* _Activity_: Within the listing below, count the lines that include "agent" and give the count alone.

* _Records shown_:
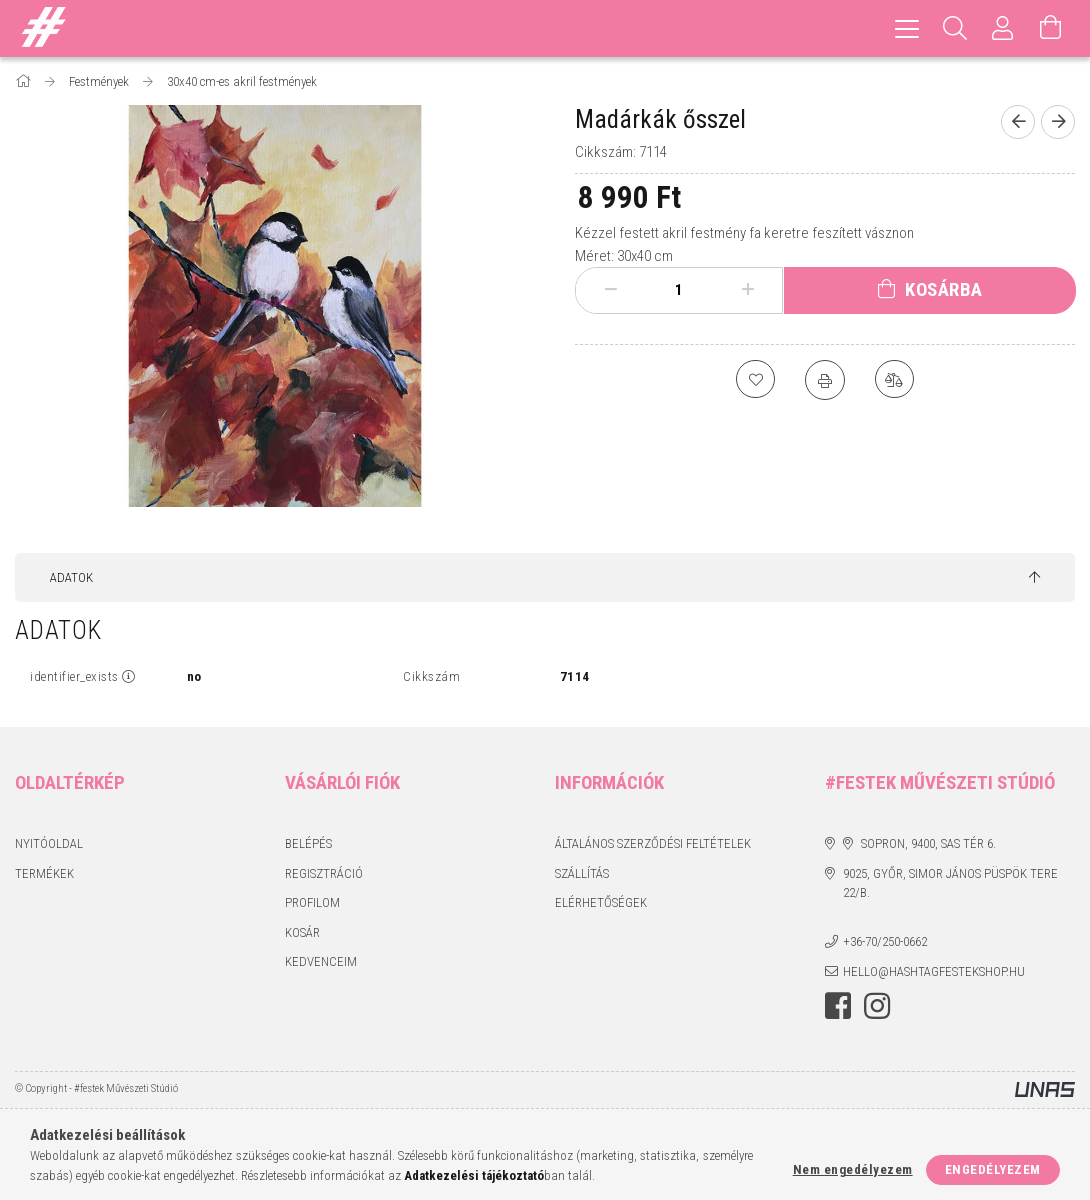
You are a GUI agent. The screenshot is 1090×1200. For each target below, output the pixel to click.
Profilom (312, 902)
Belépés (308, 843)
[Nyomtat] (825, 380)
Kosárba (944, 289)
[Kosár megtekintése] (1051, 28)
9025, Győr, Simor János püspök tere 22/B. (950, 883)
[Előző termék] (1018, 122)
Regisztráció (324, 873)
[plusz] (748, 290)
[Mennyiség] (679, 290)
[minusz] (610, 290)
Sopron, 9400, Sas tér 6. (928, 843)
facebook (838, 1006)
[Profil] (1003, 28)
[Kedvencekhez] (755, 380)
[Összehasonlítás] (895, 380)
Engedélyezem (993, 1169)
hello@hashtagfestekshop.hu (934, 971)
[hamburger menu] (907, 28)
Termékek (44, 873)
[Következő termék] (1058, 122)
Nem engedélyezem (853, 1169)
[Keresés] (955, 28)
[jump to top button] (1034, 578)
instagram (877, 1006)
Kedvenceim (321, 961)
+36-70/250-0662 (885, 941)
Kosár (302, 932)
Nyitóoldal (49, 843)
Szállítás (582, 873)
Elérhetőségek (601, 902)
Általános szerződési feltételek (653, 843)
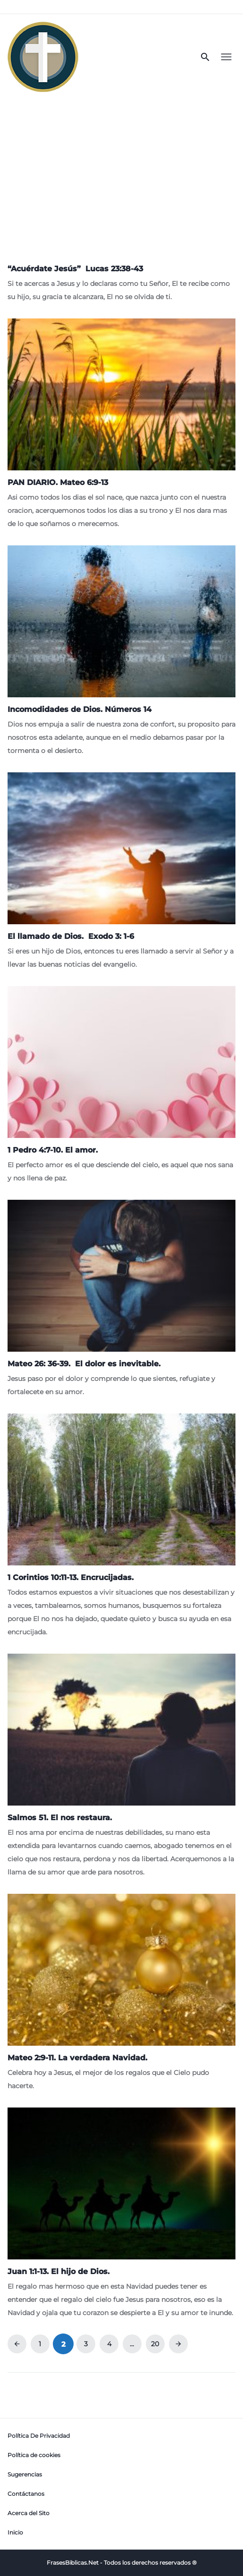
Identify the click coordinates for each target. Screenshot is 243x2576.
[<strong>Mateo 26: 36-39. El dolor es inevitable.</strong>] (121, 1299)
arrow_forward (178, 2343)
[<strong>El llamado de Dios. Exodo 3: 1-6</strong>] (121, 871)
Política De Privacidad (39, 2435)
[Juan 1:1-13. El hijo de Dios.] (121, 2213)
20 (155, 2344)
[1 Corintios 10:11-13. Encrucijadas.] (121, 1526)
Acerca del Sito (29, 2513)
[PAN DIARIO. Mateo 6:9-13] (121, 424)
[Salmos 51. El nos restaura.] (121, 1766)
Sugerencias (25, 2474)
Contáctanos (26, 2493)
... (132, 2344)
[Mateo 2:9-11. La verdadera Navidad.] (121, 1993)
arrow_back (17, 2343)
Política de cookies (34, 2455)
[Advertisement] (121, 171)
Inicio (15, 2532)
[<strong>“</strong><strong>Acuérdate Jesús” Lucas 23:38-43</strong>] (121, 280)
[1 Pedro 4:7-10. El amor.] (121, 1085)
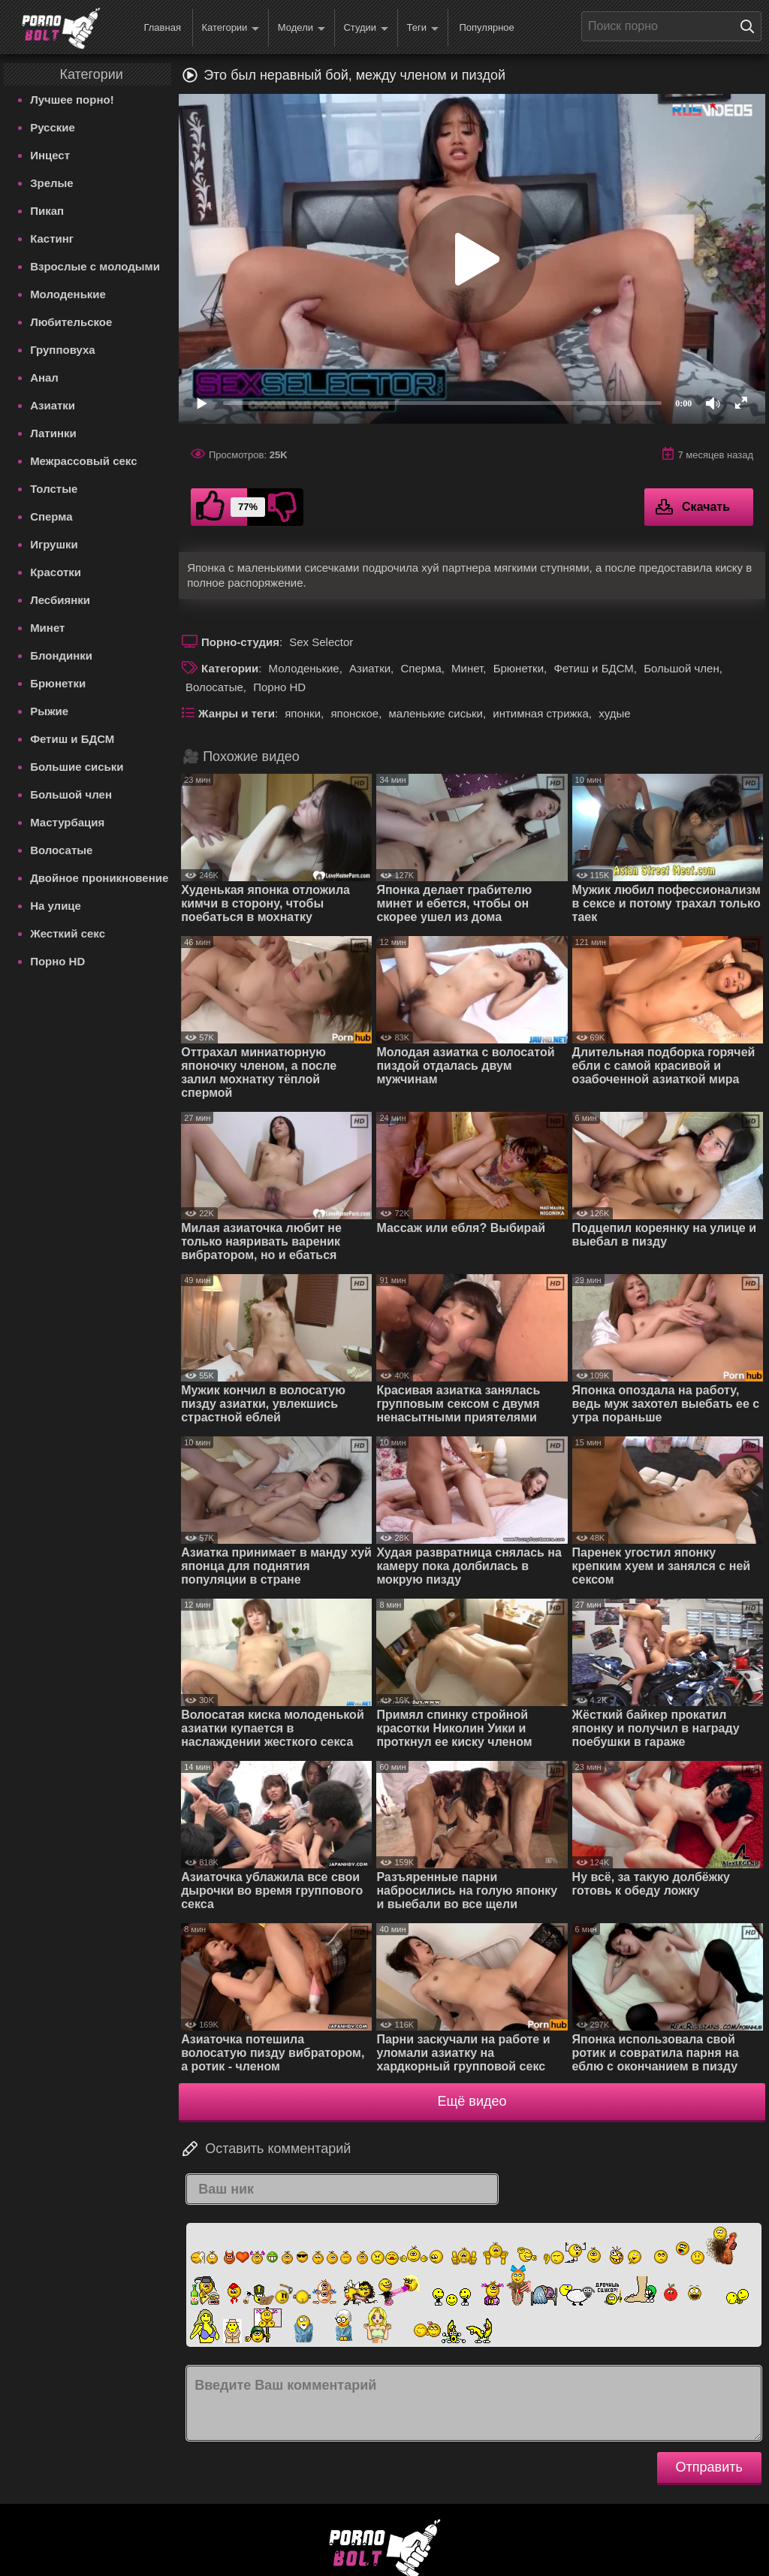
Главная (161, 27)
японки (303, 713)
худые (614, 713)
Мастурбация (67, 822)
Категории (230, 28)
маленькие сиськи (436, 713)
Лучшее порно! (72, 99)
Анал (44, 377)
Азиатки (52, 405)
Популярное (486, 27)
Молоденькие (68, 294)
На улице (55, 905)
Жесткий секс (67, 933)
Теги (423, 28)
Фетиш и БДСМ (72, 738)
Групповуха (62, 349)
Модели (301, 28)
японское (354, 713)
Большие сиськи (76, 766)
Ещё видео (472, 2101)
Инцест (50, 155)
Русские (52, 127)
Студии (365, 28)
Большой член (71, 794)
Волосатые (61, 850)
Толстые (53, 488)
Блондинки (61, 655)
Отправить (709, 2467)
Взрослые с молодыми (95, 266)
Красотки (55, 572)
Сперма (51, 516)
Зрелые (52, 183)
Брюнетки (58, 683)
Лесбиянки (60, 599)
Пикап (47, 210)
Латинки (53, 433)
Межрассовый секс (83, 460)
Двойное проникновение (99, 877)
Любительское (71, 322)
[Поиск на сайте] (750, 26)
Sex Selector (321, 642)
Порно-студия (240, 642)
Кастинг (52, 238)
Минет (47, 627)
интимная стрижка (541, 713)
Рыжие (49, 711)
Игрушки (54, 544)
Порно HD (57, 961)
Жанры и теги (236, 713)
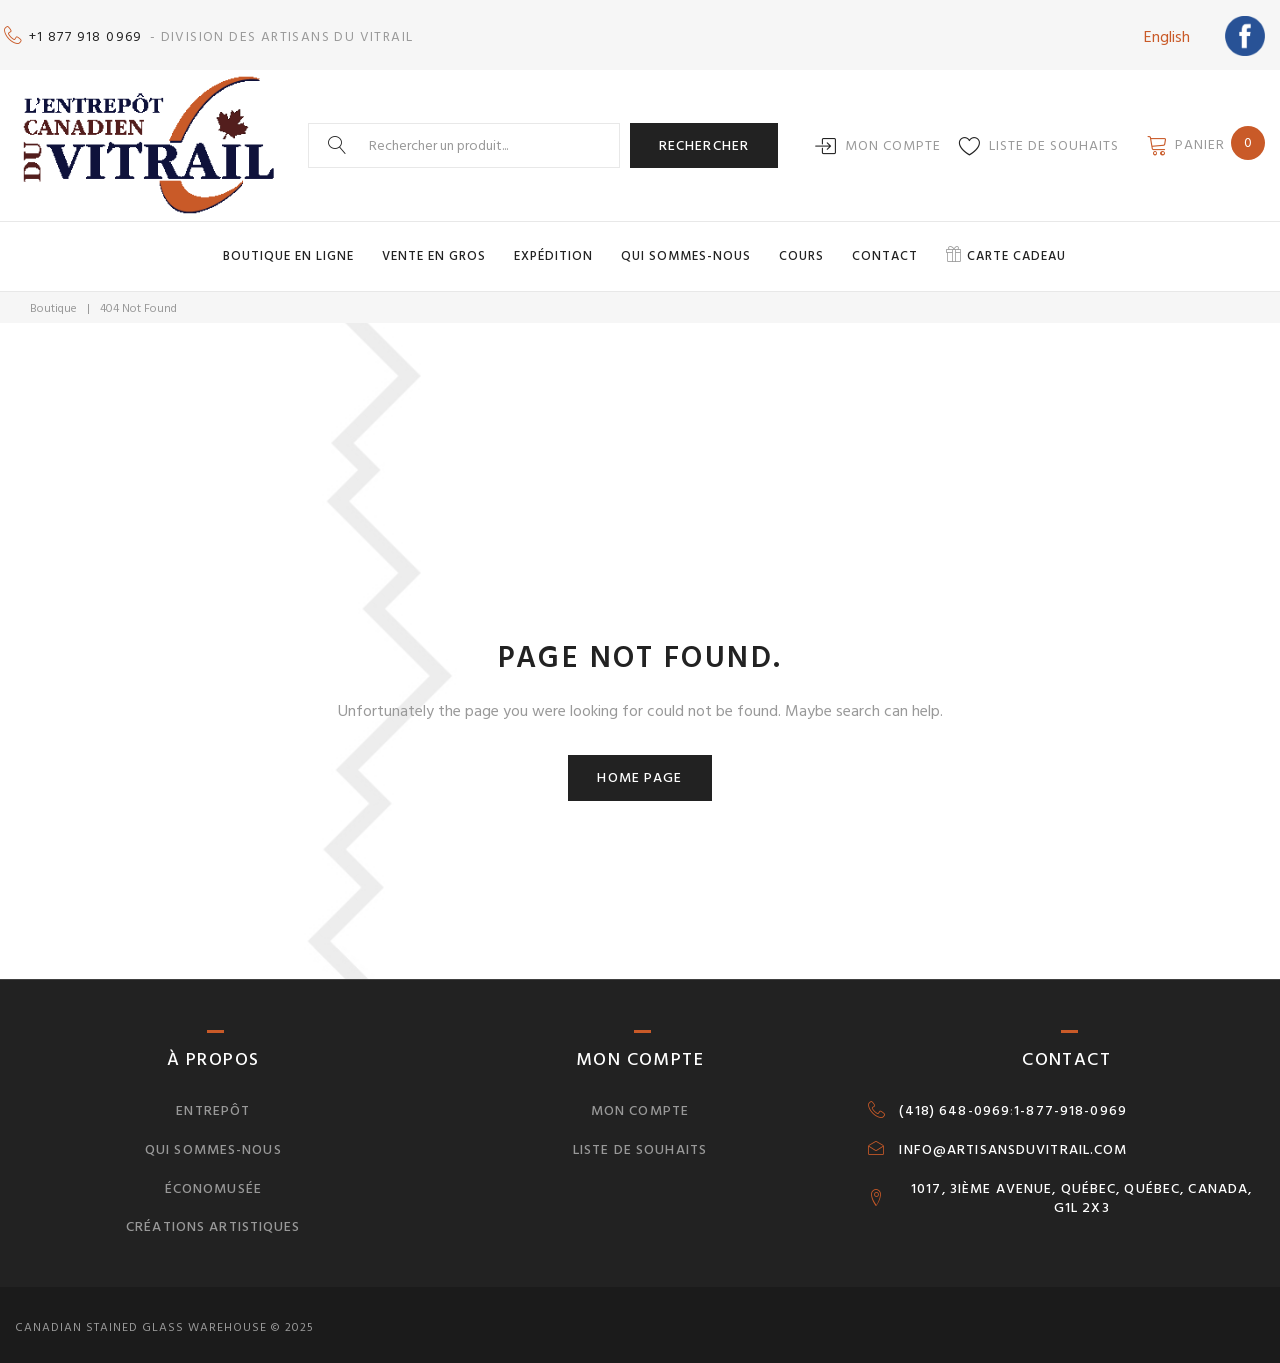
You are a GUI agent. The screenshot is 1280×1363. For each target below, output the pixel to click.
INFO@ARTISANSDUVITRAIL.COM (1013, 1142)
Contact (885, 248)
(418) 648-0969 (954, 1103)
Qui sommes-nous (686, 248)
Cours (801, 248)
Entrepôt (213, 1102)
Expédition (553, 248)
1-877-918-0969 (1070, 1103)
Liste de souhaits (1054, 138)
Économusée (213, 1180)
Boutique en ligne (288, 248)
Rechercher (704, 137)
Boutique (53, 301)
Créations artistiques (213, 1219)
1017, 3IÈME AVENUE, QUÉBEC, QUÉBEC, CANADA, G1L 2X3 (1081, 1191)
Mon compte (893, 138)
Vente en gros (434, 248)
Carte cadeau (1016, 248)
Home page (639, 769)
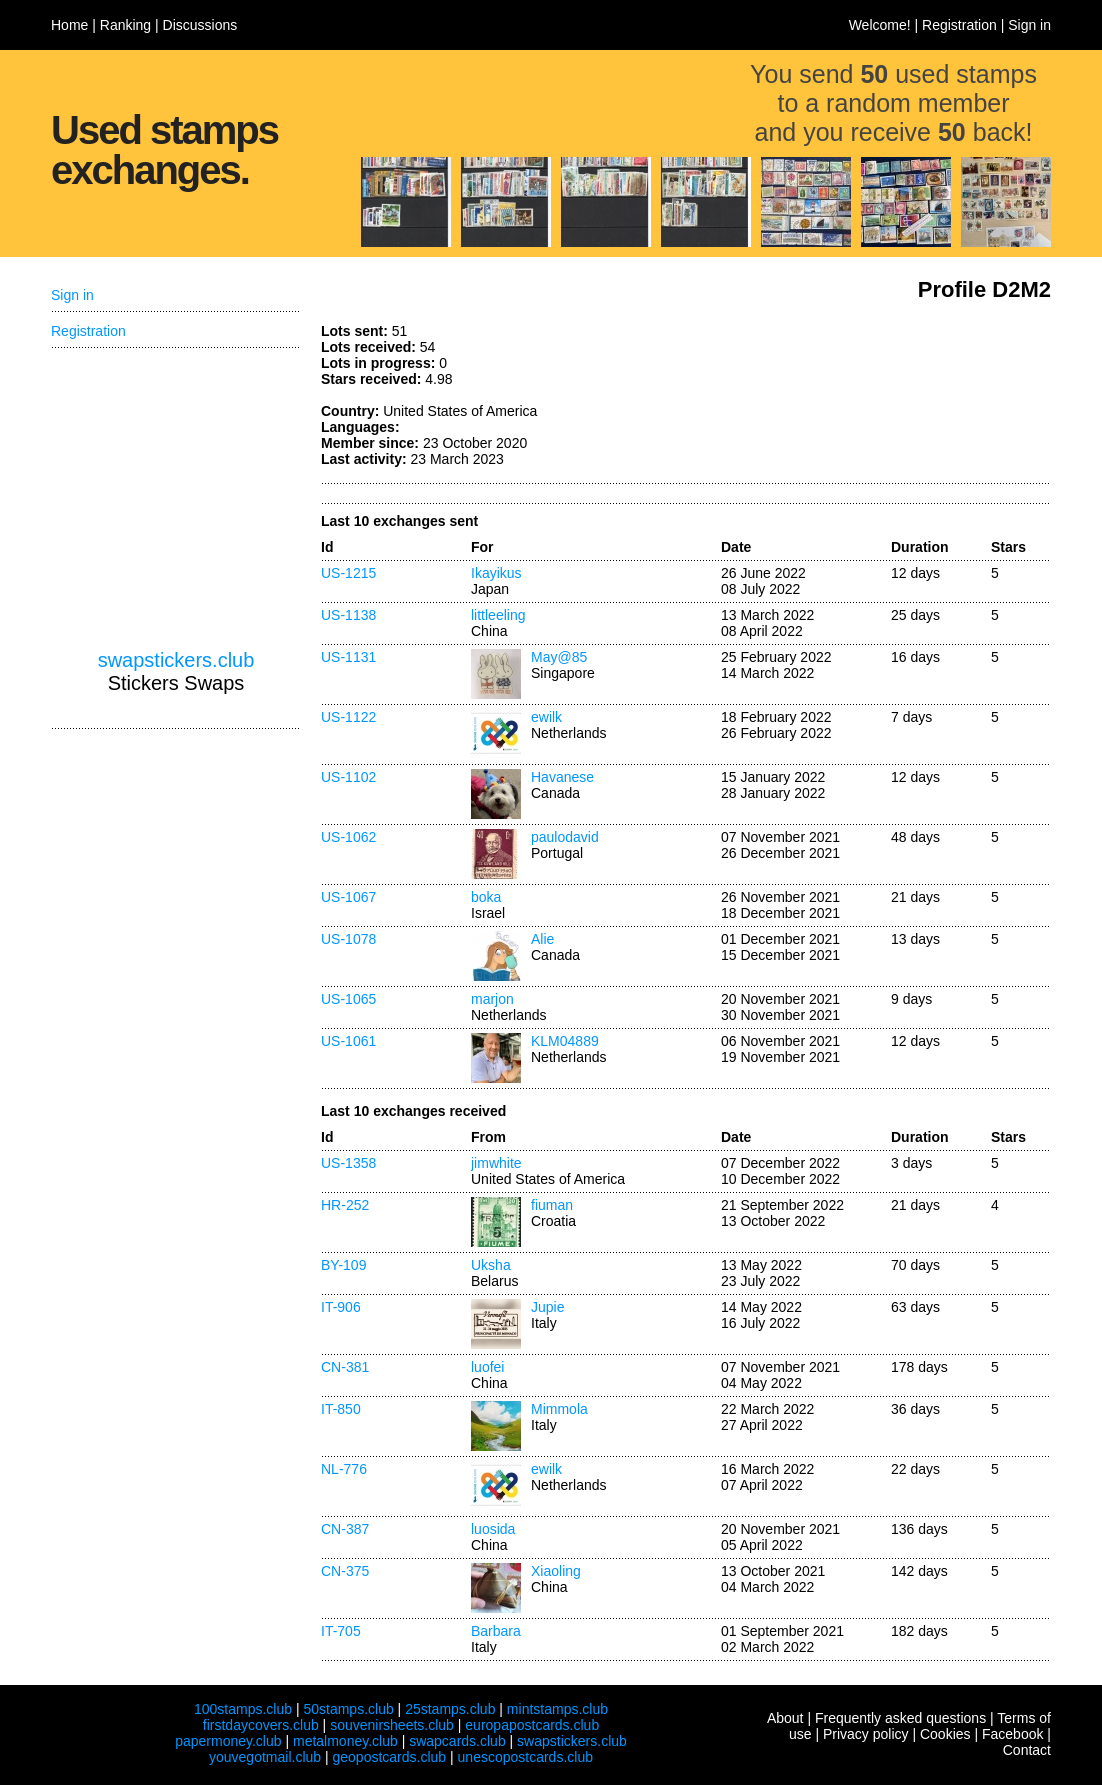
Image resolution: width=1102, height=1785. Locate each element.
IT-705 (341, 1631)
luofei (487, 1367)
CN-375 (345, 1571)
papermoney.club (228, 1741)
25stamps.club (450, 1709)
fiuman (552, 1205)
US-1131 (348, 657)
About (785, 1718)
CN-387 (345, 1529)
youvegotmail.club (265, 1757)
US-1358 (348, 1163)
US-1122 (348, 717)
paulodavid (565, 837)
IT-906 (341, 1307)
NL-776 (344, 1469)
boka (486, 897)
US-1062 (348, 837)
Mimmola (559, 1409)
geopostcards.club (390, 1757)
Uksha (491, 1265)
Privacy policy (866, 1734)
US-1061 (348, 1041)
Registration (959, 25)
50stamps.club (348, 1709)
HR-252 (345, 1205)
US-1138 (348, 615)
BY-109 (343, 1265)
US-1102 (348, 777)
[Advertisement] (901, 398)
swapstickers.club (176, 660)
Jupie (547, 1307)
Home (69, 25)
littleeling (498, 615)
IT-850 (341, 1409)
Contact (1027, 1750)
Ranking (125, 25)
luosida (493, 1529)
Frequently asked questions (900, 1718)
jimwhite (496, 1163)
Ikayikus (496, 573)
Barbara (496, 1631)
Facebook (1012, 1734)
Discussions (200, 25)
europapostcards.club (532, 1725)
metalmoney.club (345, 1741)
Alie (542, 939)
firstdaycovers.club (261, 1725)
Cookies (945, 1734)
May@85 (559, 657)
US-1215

* _Response area_: 2